Not content with making a difference in Red Deer alone, Jack expanded the scope of his service to the provincial level. In 1983, he was director, then chair, of the Alberta Opportunity Company that funded small businesses across the province. Between 1995 and 2000, he chaired and co-chaired three provincial tax review commissions to review and improve Alberta’s competitiveness and reduce Albertans’ taxation. He also served for more than 26 years as one of the founding directors and chairman of the Bank of Alberta which became Canadian Western Bank.
Jack’s leadership and commitment have been recognized at the local, provincial and national levels. In 2011, he was inducted into the Southern Alberta Business Hall of Fame and was named Red Deer’s Citizen of the Year in 2002. Joan and daughter Kathy have also received Red Deer’s Citizen of the Year awards. As well, Jack and Joan were presented with the G.H. Dawe Memorial Award for their contributions to education. Jack received the first annual Pinnacle Award (Business Excellence) in 1987 and the Canada Award for Business Excellence from the Government of Canada in 1989. He was inducted into the Canadian Petroleum Hall of Fame in 2002. In 2005, Jack and Joan received the Philanthropic Family – Generosity of Spirit Award from the Calgary chapter of the Association of Fundraising Professionals. In 2012, SAIT feted Jack with an Honorary Bachelor of Business Administration Degree.

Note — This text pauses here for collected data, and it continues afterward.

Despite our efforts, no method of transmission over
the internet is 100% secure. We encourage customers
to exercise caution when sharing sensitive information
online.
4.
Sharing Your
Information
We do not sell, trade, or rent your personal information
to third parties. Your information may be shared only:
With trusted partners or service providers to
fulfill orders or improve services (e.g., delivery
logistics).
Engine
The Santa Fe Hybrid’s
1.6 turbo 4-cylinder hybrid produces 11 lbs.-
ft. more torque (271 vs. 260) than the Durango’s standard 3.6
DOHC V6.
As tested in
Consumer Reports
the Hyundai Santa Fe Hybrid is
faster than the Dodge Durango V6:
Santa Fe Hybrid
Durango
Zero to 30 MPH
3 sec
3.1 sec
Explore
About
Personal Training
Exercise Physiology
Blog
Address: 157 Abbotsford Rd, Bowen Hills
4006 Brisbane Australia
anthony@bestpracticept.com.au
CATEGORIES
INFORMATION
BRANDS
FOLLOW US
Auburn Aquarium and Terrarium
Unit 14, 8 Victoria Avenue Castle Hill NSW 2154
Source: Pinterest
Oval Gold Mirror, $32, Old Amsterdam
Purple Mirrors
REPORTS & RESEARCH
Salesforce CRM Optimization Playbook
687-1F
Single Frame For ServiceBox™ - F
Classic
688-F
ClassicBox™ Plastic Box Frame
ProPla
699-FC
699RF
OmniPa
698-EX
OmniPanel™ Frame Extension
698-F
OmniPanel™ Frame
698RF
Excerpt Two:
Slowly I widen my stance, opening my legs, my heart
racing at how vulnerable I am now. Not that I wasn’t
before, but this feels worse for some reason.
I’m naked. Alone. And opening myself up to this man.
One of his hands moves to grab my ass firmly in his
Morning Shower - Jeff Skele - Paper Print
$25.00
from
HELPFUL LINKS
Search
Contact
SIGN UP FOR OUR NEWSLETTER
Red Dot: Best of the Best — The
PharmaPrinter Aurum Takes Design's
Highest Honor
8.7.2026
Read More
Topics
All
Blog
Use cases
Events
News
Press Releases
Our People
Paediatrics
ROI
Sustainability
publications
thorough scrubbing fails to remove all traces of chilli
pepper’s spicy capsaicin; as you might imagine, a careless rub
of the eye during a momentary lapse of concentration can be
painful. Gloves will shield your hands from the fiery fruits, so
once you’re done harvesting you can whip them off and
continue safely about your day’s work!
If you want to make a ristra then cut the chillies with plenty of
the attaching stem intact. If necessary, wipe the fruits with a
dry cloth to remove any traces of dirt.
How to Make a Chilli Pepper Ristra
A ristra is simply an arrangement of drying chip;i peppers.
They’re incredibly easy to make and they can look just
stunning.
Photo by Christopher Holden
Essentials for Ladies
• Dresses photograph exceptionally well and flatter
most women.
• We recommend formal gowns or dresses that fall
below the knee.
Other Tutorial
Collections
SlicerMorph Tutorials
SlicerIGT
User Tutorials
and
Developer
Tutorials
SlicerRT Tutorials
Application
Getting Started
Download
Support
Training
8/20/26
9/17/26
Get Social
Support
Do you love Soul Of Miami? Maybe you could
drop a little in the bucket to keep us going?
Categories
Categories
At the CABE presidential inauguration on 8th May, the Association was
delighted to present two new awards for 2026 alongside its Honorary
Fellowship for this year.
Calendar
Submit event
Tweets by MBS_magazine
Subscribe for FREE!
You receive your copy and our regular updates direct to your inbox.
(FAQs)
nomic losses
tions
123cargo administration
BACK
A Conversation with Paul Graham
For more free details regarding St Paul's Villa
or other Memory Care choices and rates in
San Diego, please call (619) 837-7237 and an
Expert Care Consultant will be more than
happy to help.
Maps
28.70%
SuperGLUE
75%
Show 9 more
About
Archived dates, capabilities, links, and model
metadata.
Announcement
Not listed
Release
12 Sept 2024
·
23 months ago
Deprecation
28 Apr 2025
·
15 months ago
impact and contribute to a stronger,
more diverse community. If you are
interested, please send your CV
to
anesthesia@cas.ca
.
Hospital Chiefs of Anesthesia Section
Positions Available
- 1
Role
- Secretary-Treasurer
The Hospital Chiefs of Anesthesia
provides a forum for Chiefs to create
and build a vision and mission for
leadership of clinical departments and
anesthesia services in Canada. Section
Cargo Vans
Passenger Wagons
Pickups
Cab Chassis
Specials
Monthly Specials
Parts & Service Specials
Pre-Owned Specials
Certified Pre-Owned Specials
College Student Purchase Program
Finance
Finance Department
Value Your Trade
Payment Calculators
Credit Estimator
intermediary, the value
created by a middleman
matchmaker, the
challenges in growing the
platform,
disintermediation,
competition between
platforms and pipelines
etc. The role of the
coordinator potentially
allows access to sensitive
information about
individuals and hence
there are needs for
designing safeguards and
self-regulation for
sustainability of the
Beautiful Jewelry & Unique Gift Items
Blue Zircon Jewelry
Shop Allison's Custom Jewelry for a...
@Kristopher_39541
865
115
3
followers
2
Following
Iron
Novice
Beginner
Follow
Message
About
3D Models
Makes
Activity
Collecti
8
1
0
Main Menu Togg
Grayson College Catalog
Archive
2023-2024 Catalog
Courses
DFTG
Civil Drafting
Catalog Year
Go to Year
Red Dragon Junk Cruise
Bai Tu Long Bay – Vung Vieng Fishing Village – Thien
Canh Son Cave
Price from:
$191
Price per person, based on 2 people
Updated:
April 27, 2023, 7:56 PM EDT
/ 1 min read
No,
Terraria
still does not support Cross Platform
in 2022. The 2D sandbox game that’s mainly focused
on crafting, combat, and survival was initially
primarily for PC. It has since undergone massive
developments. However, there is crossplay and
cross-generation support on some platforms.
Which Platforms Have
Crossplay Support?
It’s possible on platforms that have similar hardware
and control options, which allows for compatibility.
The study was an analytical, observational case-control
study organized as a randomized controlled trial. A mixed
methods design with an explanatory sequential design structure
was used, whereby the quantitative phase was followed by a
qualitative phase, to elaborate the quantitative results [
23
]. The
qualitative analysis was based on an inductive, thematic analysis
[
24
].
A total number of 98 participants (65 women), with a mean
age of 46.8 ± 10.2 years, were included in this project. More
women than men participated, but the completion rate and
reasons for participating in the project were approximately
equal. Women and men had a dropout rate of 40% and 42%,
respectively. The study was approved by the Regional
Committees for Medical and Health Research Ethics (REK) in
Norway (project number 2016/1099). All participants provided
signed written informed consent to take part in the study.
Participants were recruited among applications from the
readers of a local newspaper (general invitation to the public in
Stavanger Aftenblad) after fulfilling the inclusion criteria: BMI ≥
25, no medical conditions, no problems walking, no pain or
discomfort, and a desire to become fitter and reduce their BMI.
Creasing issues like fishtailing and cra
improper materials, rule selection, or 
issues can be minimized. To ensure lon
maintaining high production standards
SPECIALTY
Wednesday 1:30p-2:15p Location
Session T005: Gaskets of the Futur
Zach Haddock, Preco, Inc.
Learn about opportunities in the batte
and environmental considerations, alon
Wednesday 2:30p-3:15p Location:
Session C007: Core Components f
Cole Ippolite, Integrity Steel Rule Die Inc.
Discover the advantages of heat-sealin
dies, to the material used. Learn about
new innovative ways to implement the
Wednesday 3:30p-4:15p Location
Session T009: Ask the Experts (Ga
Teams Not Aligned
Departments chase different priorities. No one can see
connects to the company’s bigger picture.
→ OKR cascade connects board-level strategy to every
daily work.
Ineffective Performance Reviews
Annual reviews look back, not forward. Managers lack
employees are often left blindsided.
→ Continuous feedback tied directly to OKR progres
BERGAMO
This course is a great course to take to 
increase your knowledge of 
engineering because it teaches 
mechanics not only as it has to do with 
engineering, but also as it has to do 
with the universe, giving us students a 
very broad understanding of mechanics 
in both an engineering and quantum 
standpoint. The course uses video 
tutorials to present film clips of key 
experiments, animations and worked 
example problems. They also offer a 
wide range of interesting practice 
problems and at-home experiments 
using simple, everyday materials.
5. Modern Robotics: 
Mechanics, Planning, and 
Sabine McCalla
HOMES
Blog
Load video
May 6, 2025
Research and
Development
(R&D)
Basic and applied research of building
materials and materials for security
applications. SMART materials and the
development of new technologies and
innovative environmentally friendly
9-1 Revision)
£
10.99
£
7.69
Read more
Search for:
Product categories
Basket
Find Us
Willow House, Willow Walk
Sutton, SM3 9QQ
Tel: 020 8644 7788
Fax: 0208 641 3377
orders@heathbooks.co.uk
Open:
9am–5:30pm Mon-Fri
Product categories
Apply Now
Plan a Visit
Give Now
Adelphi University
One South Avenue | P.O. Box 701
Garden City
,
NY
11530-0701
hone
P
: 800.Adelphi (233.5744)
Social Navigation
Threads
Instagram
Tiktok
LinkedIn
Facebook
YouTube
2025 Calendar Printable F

It’s been an extraordinary climb for Jack, who remembers the early days of closing his service station at 7 p.m. and driving to Edmonton to pick up a truckload of gas so he could open up the next day. Often, he didn’t get back to Red Deer until 1 a.m. “I think that almost anyone, if they want to apply themselves, can be an entrepreneur,” says Jack. “It’s not something you’re born with.” His advice to young people? “Be honest with yourself, with others. Be proud of what you do, and do your best.”
One of Jack’s colleagues sums up what so many feel about the lifelong go-getter: “It is never about Jack. It is about the well-being of everyone.” That community spirit, combined with Jack’s business ingenuity, leadership, philanthropy and tireless volunteerism, is a legacy that will reverberate throughout Central Alberta for generations.